# Dirty Hand Tools Log Splitter Caput???



## MontanaHiker (Jun 12, 2018)

I have a 22 ton Dirty Hand Tools log splitter that is barely 2 years old and the engine is as dead as my last relationship.  I've gone top down with fresh gas, new fuel line, new oil, new spark plug (which has spark to it), but absolutely no ignition when the cord is pulled.  The carb is clean, no build up or gunk & the float isn't sticking or anything.

Suggestions, please!


----------



## spudman99 (Jun 12, 2018)

Did you check the position of the handle?  The engine will not start unless the handle is in the neutral position.  I did something silly recently that prevented the engine from starting.  With the maul retreating, I shut the engine off to haul away the wood in the wheelbarrow.  Did not notice that the head was not fully retracted, but it looked that way visually.  Went bonkers trying to start it.  DHT support were great.  Finally hit the handle and it snapped into the neutral position and BOOM... engine started. 
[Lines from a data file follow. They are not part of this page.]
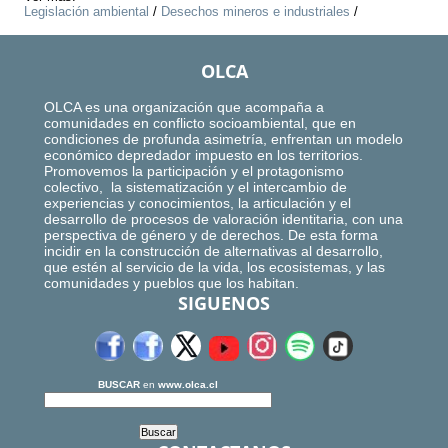
Legislación ambiental
/
Desechos mineros e industriales
/
OLCA
OLCA es una organización que acompaña a
comunidades en conflicto socioambiental, que en
condiciones de profunda asimetría, enfrentan un modelo
económico depredador impuesto en los territorios.
Promovemos la participación y el protagonismo
colectivo, la sistematización y el intercambio de
experiencias y conocimientos, la articulación y el
desarrollo de procesos de valoración identitaria, con una
perspectiva de género y de derechos. De esta forma
incidir en la construcción de alternativas al desarrollo,
que estén al servicio de la vida, los ecosistemas, y las
comunidades y pueblos que los habitan.
SIGUENOS
BUSCAR
en
www.olca.cl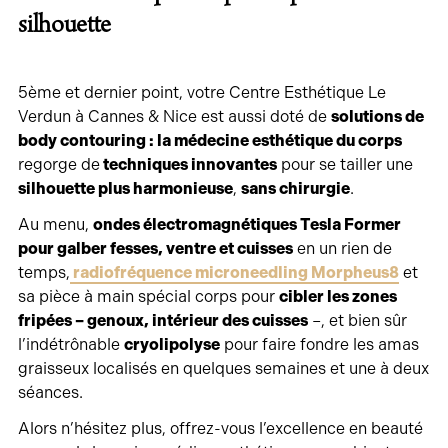
silhouette
5ème et dernier point, votre Centre Esthétique Le
Verdun à Cannes & Nice est aussi doté de
solutions de
body contouring : la médecine esthétique du corps
regorge de
techniques innovantes
pour se tailler une
silhouette plus harmonieuse
,
sans chirurgie
.
Au menu,
ondes électromagnétiques Tesla Former
pour galber fesses, ventre et cuisses
en un rien de
temps,
radiofréquence microneedling Morpheus8
et
sa pièce à main spécial corps pour
cibler les zones
fripées – genoux, intérieur des cuisses
–, et bien sûr
l’indétrônable
cryolipolyse
pour faire fondre les amas
graisseux localisés en quelques semaines et une à deux
séances.
Alors n’hésitez plus, offrez-vous l’excellence en beauté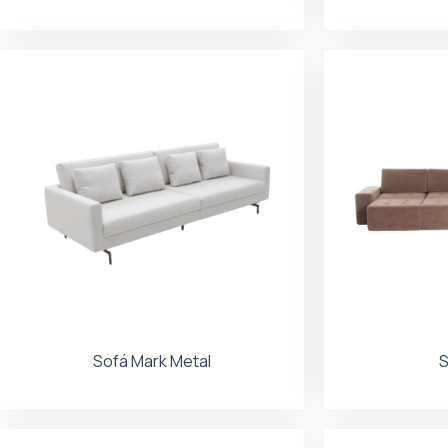
Sofá Mark Metal
S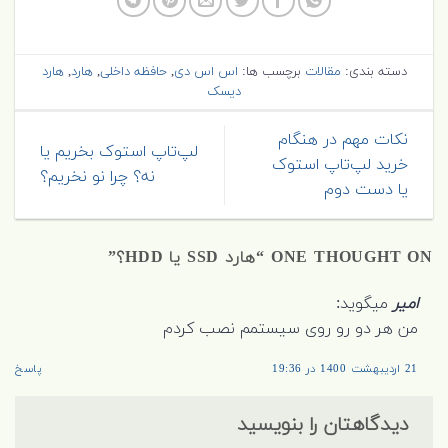
دسته بندی:
مقالات
برچسب ها:
اس اس دی
,
حافظه داخلی
,
هارد
,
هارد
دیسک
نکات مهم در هنگام
لپ‌تاپ استوک بخریم یا
خرید لپ‌تاپ استوک
نه؟ چرا نو نخریم؟
یا دست دوم
ONE THOUGHT ON “
هارد SSD یا HDD؟
”
امیر
میگوید:
من هر دو رو روی سیستمم نصب کردم
21 اردیبهشت 1400 در 19:36
پاسخ
دیدگاهتان را بنویسید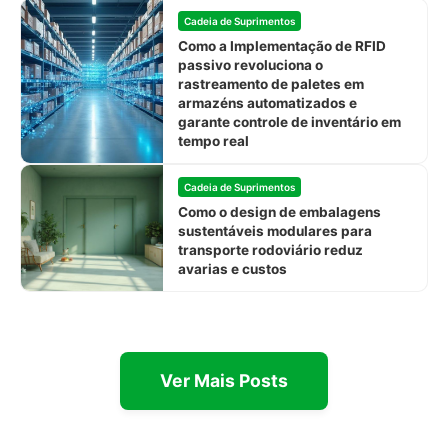
Cadeia de Suprimentos
Como a Implementação de RFID
passivo revoluciona o
rastreamento de paletes em
armazéns automatizados e
garante controle de inventário em
tempo real
Cadeia de Suprimentos
Como o design de embalagens
sustentáveis modulares para
transporte rodoviário reduz
avarias e custos
Ver Mais Posts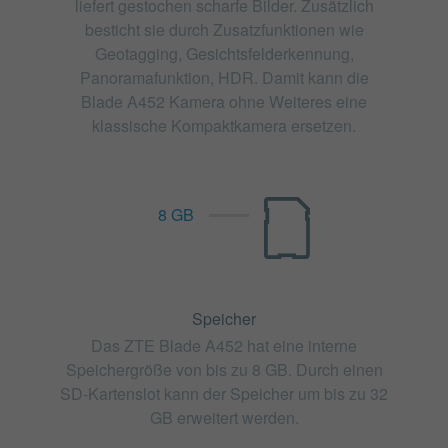
liefert gestochen scharfe Bilder. Zusätzlich
besticht sie durch Zusatzfunktionen wie
Geotagging, Gesichtsfelderkennung,
Panoramafunktion, HDR. Damit kann die
Blade A452 Kamera ohne Weiteres eine
klassische Kompaktkamera ersetzen.
8 GB
Speicher
Das ZTE Blade A452 hat eine interne
Speichergröße von bis zu 8 GB. Durch einen
SD-Kartenslot kann der Speicher um bis zu 32
GB erweitert werden.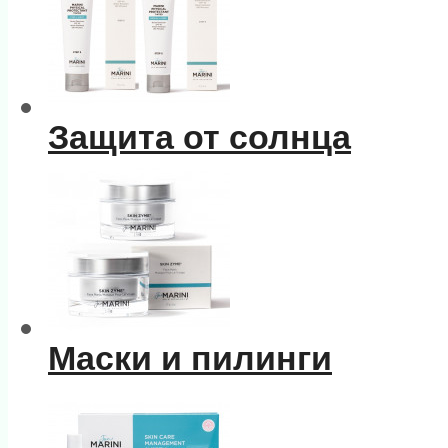
Защита от солнца
Маски и пилинги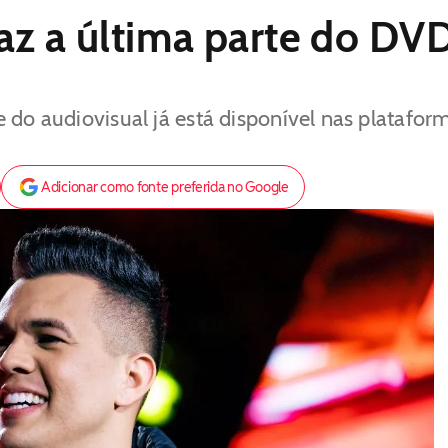
raz a última parte do DV
 do audiovisual já está disponível nas plataform
Adicionar como fonte preferida no Google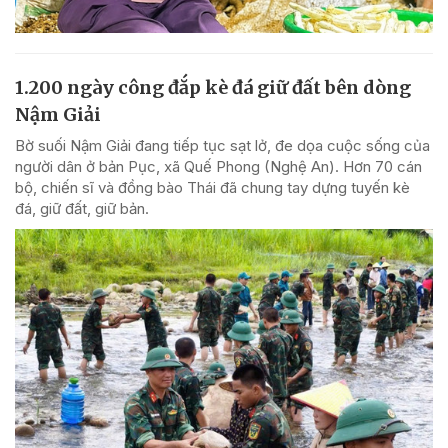
1.200 ngày công đắp kè đá giữ đất bên dòng
Nậm Giải
Bờ suối Nậm Giải đang tiếp tục sạt lở, đe dọa cuộc sống của
người dân ở bản Pục, xã Quế Phong (Nghệ An). Hơn 70 cán
bộ, chiến sĩ và đồng bào Thái đã chung tay dựng tuyến kè
đá, giữ đất, giữ bản.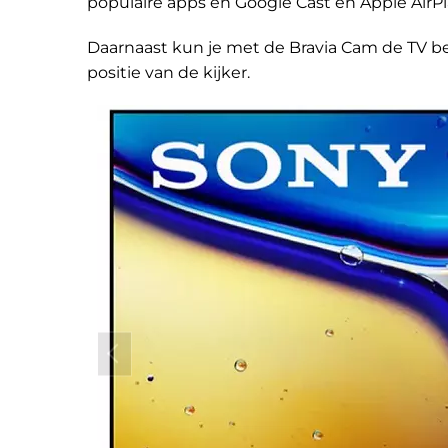
populaire apps en Google Cast en Apple AirPl
Daarnaast kun je met de Bravia Cam de TV b
positie van de kijker.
DHT said the 3 most common problems for a non-start are:

1. Insufficient oil level
2. Handle not in the neutral position
3. Low hydraulic fluid.

Check and let us know.


----------



## MontanaHiker (Jun 12, 2018)

Oil 


spudman99 said:


> Did you check the position of the handle?  The engine will not start unless the handle is in the neutral position.  I did something silly recently that prevented the engine from starting.  With the maul retreating, I shut the engine off to haul away the wood in the wheelbarrow.  Did not notice that the head was not fully retracted, but it looked that way visually.  Went bonkers trying to start it.  DHT support were great.  Finally hit the handle and it snapped into the neutral position and BOOM... engine started.
> 
> DHT said the 3 most common problems for a non-start are:
> 
> ...



Oil level & hydraulic fluid are where they need to be, and handle is in neutral position.  Checked all those previously, still nothing.


----------



## MontanaHiker (Jun 12, 2018)

Went back again after the lever in neutral position suggestion, and it's fully retracted and the lever is in the neutral position.  Was seriously hoping it would be something that simple.  Nope.


----------



## maple1 (Jun 13, 2018)

*new spark plug (which has spark to it)

but absolutely no ignition when the cord is pulled.*

That's a bit confusing. Are you saying the plug doesn't ignite (spark) when you pull the cord?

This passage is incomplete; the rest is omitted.